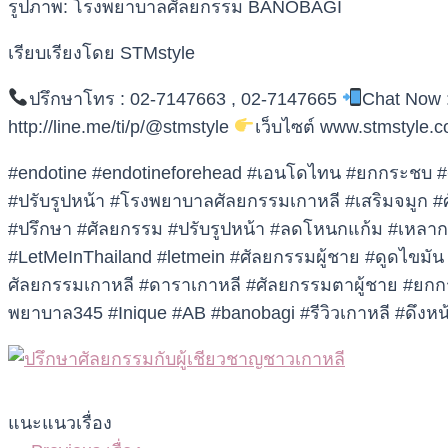
รูปภาพ: โรงพยาบาลศัลยกรรม BANOBAGI
เรียบเรียงโดย STMstyle
ปรึกษาโทร : 02-7147663 , 02-7147665
Chat Now 
http://line.me/ti/p/@stmstyle
เว็บไซต์ www.stmstyle.
#endotine #endotineforehead #เอนโดไทน #ยกกระชบ #ศ
#ปรับรูปหน้า #โรงพยาบาลศัลยกรรมเกาหลี #เสริมจมูก 
#ปรึกษา #ศัลยกรรม #ปรับรูปหน้า #ลดโหนกแก้ม #เหลากรา
#LetMeInThailand #letmein #ศัลยกรรมผู้ชาย #ดูดไขมั
ศัลยกรรมเกาหลี #ดาราเกาหลี #ศัลยกรรมตาผู้ชาย #ยกกร
พยาบาล345 #Inique #AB #banobagi #รีวิวเกาหลี #ดึงหน้า
แนะแนวเรื่อง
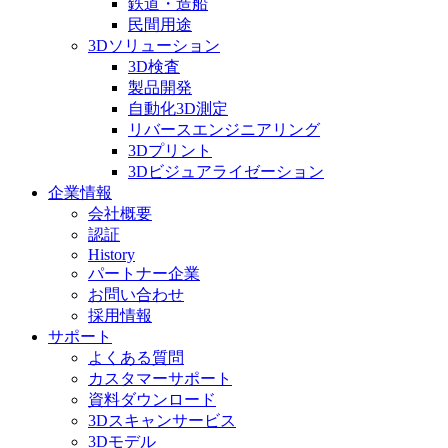
鉄道・造船
民間用途
3Dソリューション
3D検査
製品開発
自動化3D測定
リバースエンジニアリング
3Dプリント
3Dビジュアライゼーション
企業情報
会社概要
認証
History
パートナー企業
お問い合わせ
採用情報
サポート
よくある質問
カスタマーサポート
資料ダウンロード
3Dスキャンサービス
3Dモデル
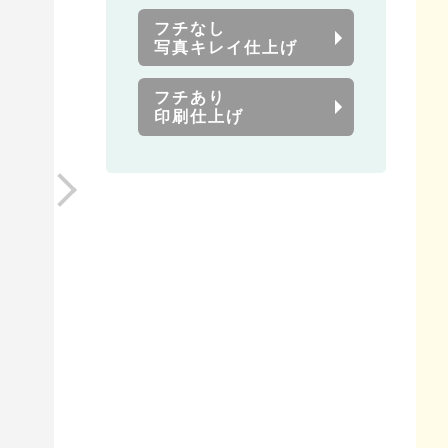
フチなし
写真キレイ仕上げ
フチあり
印刷仕上げ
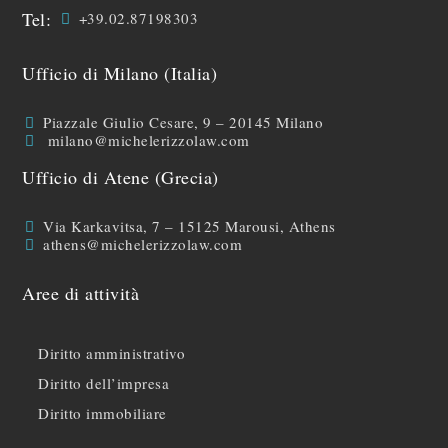
Tel:
+39.02.87198303
Ufficio di Milano (Italia)
Piazzale Giulio Cesare, 9 – 20145 Milano
milano@michelerizzolaw.com
Ufficio di Atene (Grecia)
Via Karkavitsa, 7 – 15125 Marousi, Athens
athens@michelerizzolaw.com
Aree di attività
Diritto amministrativo
Diritto dell’impresa
Diritto immobiliare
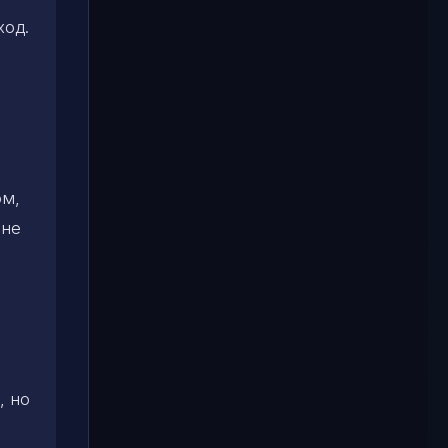
ход.
ом,
 не
, но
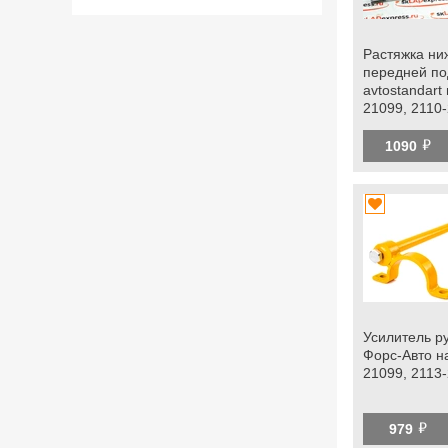
Растяжка ни
передней по
avtostandart
21099, 2110-
2115, Лада 
й
1090
Усилитель р
Форс-Авто н
21099, 2113
й
979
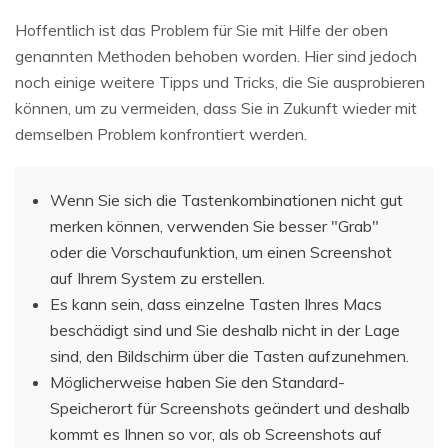
Hoffentlich ist das Problem für Sie mit Hilfe der oben
genannten Methoden behoben worden. Hier sind jedoch
noch einige weitere Tipps und Tricks, die Sie ausprobieren
können, um zu vermeiden, dass Sie in Zukunft wieder mit
demselben Problem konfrontiert werden.
Wenn Sie sich die Tastenkombinationen nicht gut
merken können, verwenden Sie besser "Grab"
oder die Vorschaufunktion, um einen Screenshot
auf Ihrem System zu erstellen.
Es kann sein, dass einzelne Tasten Ihres Macs
beschädigt sind und Sie deshalb nicht in der Lage
sind, den Bildschirm über die Tasten aufzunehmen.
Möglicherweise haben Sie den Standard-
Speicherort für Screenshots geändert und deshalb
kommt es Ihnen so vor, als ob Screenshots auf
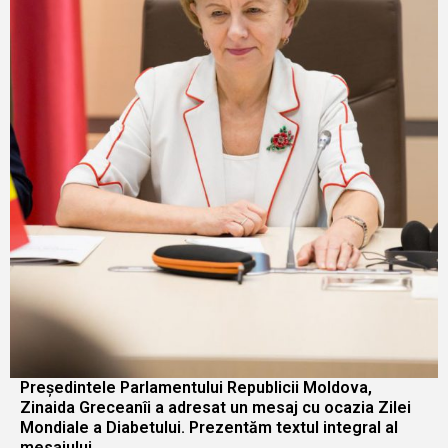
Președintele Parlamentului Republicii Moldova,
Zinaida Greceanîi a adresat un mesaj cu ocazia Zilei
Mondiale a Diabetului. Prezentăm textul integral al
mesajului.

== WHAT IS BEING ASKED ==
Gather all lines with the string "Ufficio" from the data.

== RESULT FOR THIS EXERCISE ==
Ufficio di Milano (Italia)
Ufficio di Atene (Grecia)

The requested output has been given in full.